Simultaneous machine translation (SiMT) aims to deliver real-time translations as a source language, spoken or written. Traditionally, this requires models that control when to “read” more of the source and when to “write” the translation — decisions that rely on intensive model training, complex model designs, and significant computing power.

Now, researchers Libo Zhao, Jing Li, and Ziqian Zeng from Hong Kong Polytechnic University and South China University of Technology have introduced PsFuture, a zero-shot, adaptable read/write policy that enables SiMT models to make real-time translation decisions without additional training.

The researchers said they drew inspiration from human interpreters, who dynamically decide when to listen and when to speak based on evolving contexts. “Interpreters shift from listening to translating upon anticipating that further future words would not impact their current decisions,” they explained.

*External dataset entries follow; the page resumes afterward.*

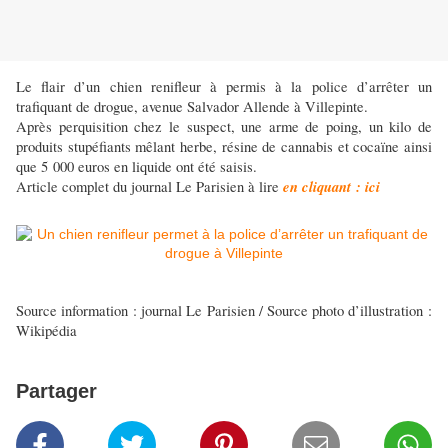
Le flair d’un chien renifleur à permis à la police d’arrêter un
trafiquant de drogue, avenue Salvador Allende à Villepinte.
Après perquisition chez le suspect, une arme de poing, un kilo de
produits stupéfiants mêlant herbe, résine de cannabis et cocaïne ainsi
que 5 000 euros en liquide ont été saisis.
en cliquant : ici
Article complet du journal Le Parisien à lire
Source information : journal Le Parisien / Source photo d’illustration :
Wikipédia
Partager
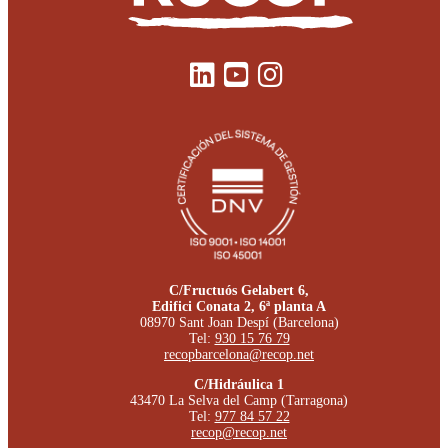
C/Fructuós Gelabert 6,
Edifici Conata 2, 6ª planta A
08970 Sant Joan Despí (Barcelona)
Tel:
930 15 76 79
recopbarcelona@recop.net
C/Hidráulica 1
43470 La Selva del Camp (Tarragona)
Tel:
977 84 57 22
recop@recop.net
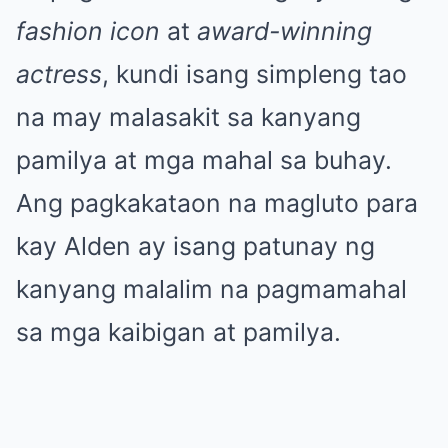
fashion icon
at
award-winning
actress
, kundi isang simpleng tao
na may malasakit sa kanyang
pamilya at mga mahal sa buhay.
Ang pagkakataon na magluto para
kay Alden ay isang patunay ng
kanyang malalim na pagmamahal
sa mga kaibigan at pamilya.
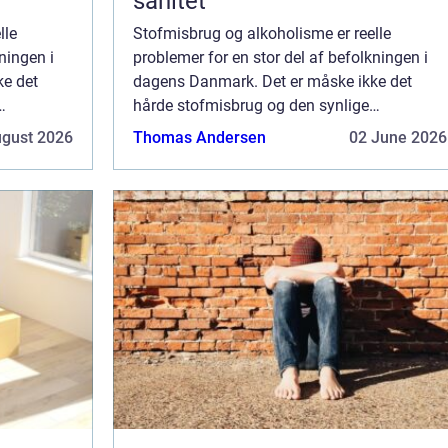
sanitet
lle
Stofmisbrug og alkoholisme er reelle
ningen i
problemer for en stor del af befolkningen i
ke det
dagens Danmark. Det er måske ikke det
hårde stofmisbrug og den synlige
der og
alkoholisme, som vi ser den på gader og
ugust 2026
Thomas Andersen
02 June 2026
stræder, som er det største...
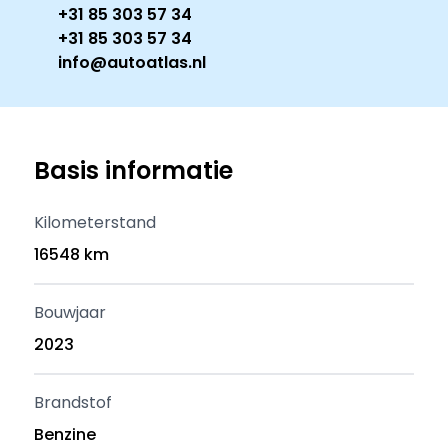
+31 85 303 57 34
+31 85 303 57 34
info@autoatlas.nl
Basis informatie
Kilometerstand
16548 km
Bouwjaar
2023
Brandstof
Benzine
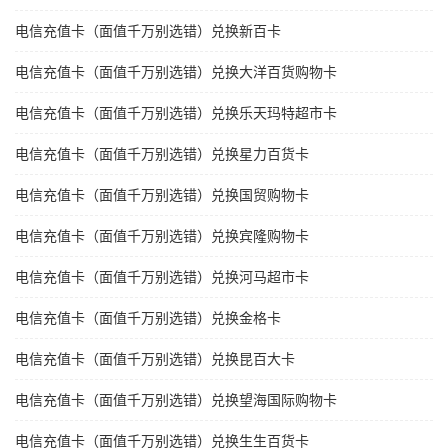
电信充值卡（面值千万别选错）兑换新百卡
电信充值卡（面值千万别选错）兑换大洋百货购物卡
电信充值卡（面值千万别选错）兑换乐天玛特超市卡
电信充值卡（面值千万别选错）兑换星力百货卡
电信充值卡（面值千万别选错）兑换国贸购物卡
电信充值卡（面值千万别选错）兑换宾隆购物卡
电信充值卡（面值千万别选错）兑换河马超市卡
电信充值卡（面值千万别选错）兑换金格卡
电信充值卡（面值千万别选错）兑换昆百大卡
电信充值卡（面值千万别选错）兑换望海国际购物卡
电信充值卡（面值千万别选错）兑换生生百货卡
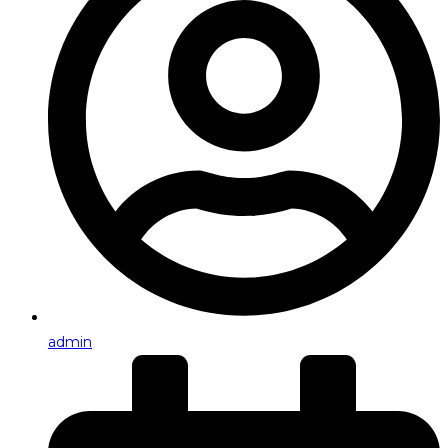
admin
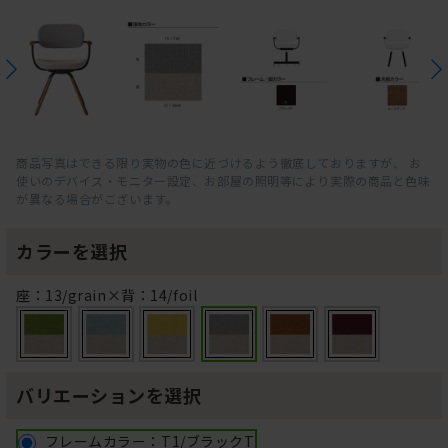
商品写真はできる限り実物の色に近づけるよう徹底しておりますが、 お
使いのデバイス・モニター設定、お部屋の照明等により実際の商品と色味
が異なる場合がございます。
カラーを選択
座：13/grain×背：14/foil
バリエーションを選択
フレームカラー：T1/ブラックT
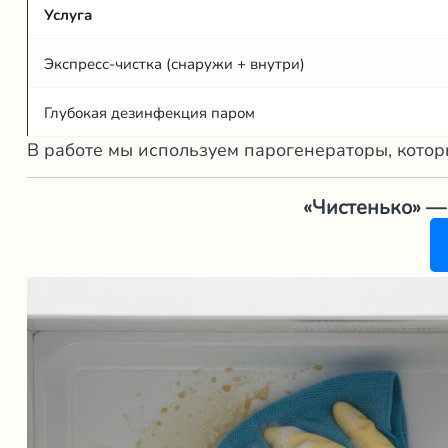
Услуга
Экспресс-чистка (снаружи + внутри)
Глубокая дезинфекция паром
В работе мы используем парогенераторы, котор
«Чистенько» — 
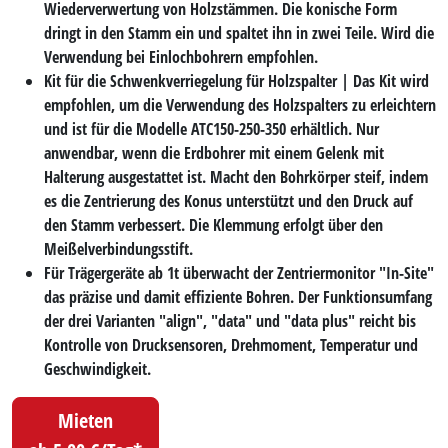
Wiederverwertung von Holzstämmen. Die konische Form
dringt in den Stamm ein und spaltet ihn in zwei Teile. Wird die
Verwendung bei Einlochbohrern empfohlen.
Kit für die
Schwenkverriegelung
für Holzspalter | Das Kit wird
empfohlen, um die Verwendung des Holzspalters zu erleichtern
und ist für die Modelle ATC150-250-350 erhältlich. Nur
anwendbar, wenn die Erdbohrer mit einem Gelenk mit
Halterung ausgestattet ist. Macht den Bohrkörper steif, indem
es die Zentrierung des Konus unterstützt und den Druck auf
den Stamm verbessert. Die Klemmung erfolgt über den
Meißelverbindungsstift.
Für Trägergeräte ab 1t überwacht der
Zentriermonitor
"
In-Site
"
das präzise und damit effiziente Bohren. Der Funktionsumfang
der drei Varianten "align", "data" und "data plus" reicht bis
Kontrolle von Drucksensoren, Drehmoment, Temperatur und
Geschwindigkeit.
Mieten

PsFuture allows translation models to make similar, context-aware decisions, leveraging “the model’s inherent linguistic comprehension and translation proficiency” and eliminating the need for further training.

Simulated Look-Ahead

Rather than relying on a fixed number of source words to determine the right time to start translating, PsFuture allows a model to anticipate what’s coming next. By using pseudo-future information — a simulated, brief “look-ahead” similar to how interpreters anticipate what might come next in a sentence — the model assesses if additional context would change its next translation output. If not, the model proceeds with translating. If more context is needed, it waits to “read” further. 

By using this simulated “look-ahead” information to decide the best timing for each read/write action, PsFuture achieves real-time translation with minimal delay, providing accuracy and adaptability similar to highly trained adaptive models, but without their training requirements, the researchers noted.

“To our knowledge, PsFuture is the only adaptive method in the current SiMT field that offers such flexibility,” they said.

Alongside PsFuture, the researchers developed Prefix-to-Full (P2F) training, a method that prepares offline models for real-time translation tasks. Offline translation models are typically trained to process an entire sentence and therefore struggle with real-time requirements. P2F training helps these models translate sentence fragments, or prefixes, which makes them more suitable for SiMT applications that need quick response times without sacrificing quality.

Slightly More Processing

The researchers compared PsFuture against previous approaches for three language pairs — Chinese-English, German-English, and English-Vietnamese — and reported that PsFuture demonstrated strong results across all three language pairs.

Specifically, they found that PsFuture matches the performance of established adaptive policies that rely on extensive training. They also noted that PsFuture’s zero-shot approach reduces latency between source input and translation output while making SiMT more accessible and computationally efficient for widespread use.

Although promising, PsFuture has a minor trade-off: it requires slightly more processing to handle each read/write decision, which could affect performance on very long texts. However, the researchers emphasize that PsFuture’s reduced need for training and computational resources makes it a “simple yet effective” solution for most SiMT applications.

They also highlighted PsFuture’s versatility, as it can be directly applied to most existing simultaneous translation models. “The PsFuture approach is versatile, compatible with most translation models,” they said. 

The code will be soon available on GitHub.